Your answer should consist of each line below that contains the string "wallpaper".

Given data:

· · ·

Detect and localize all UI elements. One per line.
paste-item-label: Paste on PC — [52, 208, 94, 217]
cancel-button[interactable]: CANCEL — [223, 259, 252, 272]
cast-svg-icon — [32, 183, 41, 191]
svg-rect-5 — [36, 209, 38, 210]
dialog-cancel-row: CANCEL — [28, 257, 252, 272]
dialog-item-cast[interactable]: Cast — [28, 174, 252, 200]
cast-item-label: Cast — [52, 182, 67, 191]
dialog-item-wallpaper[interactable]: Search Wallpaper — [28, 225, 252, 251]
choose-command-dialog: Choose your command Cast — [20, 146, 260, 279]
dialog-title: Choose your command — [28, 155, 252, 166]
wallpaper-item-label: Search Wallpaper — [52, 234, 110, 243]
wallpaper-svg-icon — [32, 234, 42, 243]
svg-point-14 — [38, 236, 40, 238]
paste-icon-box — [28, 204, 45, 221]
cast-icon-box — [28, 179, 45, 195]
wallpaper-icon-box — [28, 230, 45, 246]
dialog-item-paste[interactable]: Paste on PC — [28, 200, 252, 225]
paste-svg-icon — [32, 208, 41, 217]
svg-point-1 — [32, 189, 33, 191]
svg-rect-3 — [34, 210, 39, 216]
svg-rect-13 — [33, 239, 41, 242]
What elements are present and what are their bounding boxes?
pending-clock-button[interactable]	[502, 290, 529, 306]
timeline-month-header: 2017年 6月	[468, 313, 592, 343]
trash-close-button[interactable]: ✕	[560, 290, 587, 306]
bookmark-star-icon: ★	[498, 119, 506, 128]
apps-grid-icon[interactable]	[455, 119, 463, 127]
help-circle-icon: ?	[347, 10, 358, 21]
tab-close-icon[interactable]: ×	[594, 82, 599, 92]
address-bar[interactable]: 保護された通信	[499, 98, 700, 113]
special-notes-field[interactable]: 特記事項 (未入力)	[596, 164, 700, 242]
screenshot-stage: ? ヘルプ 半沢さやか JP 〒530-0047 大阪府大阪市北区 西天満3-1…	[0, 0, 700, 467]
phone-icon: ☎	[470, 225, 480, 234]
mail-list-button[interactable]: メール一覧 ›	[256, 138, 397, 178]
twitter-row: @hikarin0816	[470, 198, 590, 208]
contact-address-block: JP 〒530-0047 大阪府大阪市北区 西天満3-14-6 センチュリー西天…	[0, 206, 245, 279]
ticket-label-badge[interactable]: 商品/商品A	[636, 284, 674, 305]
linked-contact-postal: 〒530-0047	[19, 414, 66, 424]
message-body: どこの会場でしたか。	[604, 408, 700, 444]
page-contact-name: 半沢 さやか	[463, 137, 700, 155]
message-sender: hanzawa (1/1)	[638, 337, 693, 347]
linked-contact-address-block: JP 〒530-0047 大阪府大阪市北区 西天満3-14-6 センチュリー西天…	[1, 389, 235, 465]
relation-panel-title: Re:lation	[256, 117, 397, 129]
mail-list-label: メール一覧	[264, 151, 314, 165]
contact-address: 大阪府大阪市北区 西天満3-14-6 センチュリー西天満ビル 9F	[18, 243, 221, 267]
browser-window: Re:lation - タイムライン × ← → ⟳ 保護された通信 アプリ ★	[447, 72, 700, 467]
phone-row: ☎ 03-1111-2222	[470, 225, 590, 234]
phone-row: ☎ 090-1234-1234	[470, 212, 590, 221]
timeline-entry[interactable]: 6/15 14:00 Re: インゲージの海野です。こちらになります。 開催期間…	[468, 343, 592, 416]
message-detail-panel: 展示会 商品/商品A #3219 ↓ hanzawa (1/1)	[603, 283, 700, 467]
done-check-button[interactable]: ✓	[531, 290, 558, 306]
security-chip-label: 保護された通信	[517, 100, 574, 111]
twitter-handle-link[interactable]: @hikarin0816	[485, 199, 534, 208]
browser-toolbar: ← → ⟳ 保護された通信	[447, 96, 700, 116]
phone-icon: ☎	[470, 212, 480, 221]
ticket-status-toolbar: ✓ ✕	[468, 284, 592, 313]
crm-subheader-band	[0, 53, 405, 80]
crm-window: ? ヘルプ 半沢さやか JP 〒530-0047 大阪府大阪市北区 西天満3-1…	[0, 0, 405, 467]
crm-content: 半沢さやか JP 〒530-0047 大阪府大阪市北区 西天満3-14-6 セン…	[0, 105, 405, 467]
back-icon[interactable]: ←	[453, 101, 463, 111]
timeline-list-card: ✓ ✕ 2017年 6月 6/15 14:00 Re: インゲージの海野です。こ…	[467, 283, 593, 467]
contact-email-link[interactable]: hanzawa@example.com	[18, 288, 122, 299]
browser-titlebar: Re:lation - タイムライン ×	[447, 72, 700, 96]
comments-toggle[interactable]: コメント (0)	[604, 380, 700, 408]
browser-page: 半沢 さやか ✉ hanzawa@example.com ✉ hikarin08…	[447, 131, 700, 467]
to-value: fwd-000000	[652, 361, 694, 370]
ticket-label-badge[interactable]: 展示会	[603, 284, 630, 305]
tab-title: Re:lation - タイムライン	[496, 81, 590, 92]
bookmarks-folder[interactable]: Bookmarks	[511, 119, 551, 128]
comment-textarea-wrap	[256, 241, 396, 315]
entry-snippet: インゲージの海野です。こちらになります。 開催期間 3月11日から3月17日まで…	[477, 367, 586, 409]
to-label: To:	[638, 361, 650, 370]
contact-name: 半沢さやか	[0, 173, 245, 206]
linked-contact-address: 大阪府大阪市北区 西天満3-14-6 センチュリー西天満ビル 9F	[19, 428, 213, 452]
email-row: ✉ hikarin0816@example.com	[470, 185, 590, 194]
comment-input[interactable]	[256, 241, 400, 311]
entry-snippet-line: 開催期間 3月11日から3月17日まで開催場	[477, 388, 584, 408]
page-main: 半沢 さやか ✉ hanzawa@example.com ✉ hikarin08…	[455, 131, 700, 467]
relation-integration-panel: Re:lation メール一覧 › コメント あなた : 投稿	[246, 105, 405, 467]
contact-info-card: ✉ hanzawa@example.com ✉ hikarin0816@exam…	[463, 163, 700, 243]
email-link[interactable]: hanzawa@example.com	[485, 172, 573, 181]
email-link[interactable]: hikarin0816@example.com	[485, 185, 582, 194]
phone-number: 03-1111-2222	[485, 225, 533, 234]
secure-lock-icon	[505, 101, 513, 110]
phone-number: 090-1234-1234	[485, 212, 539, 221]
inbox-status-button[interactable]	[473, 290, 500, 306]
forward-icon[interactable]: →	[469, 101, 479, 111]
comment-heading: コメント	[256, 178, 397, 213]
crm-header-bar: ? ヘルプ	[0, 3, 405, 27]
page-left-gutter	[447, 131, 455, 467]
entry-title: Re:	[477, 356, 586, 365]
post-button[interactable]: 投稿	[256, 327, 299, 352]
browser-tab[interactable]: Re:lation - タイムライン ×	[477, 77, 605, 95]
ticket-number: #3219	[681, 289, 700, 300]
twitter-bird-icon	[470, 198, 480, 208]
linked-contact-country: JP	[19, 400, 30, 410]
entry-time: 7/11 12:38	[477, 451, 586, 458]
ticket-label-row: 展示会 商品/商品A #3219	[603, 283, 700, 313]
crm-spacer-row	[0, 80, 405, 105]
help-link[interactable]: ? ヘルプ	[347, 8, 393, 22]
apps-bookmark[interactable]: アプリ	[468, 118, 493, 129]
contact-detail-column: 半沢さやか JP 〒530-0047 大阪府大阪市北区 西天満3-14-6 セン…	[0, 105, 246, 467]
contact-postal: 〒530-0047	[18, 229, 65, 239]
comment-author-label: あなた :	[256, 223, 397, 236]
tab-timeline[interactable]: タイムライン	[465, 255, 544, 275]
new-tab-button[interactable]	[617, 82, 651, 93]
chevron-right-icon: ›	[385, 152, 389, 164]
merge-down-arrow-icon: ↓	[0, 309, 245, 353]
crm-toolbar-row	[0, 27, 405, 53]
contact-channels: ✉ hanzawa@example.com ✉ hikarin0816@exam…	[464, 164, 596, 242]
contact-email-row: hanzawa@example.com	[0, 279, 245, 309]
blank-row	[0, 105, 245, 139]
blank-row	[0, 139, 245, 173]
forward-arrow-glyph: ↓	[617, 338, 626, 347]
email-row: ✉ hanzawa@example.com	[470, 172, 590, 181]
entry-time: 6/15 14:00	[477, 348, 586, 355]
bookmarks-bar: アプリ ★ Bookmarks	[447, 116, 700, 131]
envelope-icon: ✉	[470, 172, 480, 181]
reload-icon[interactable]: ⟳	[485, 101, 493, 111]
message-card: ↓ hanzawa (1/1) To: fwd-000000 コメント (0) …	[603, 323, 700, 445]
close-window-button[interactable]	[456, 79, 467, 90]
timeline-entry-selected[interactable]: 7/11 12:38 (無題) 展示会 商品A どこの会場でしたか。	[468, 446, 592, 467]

· · ·

Response to this task:
dialog-item-wallpaper[interactable]: Search Wallpaper — [28, 225, 252, 251]
wallpaper-item-label: Search Wallpaper — [52, 234, 110, 243]
wallpaper-svg-icon — [32, 234, 42, 243]
wallpaper-icon-box — [28, 230, 45, 246]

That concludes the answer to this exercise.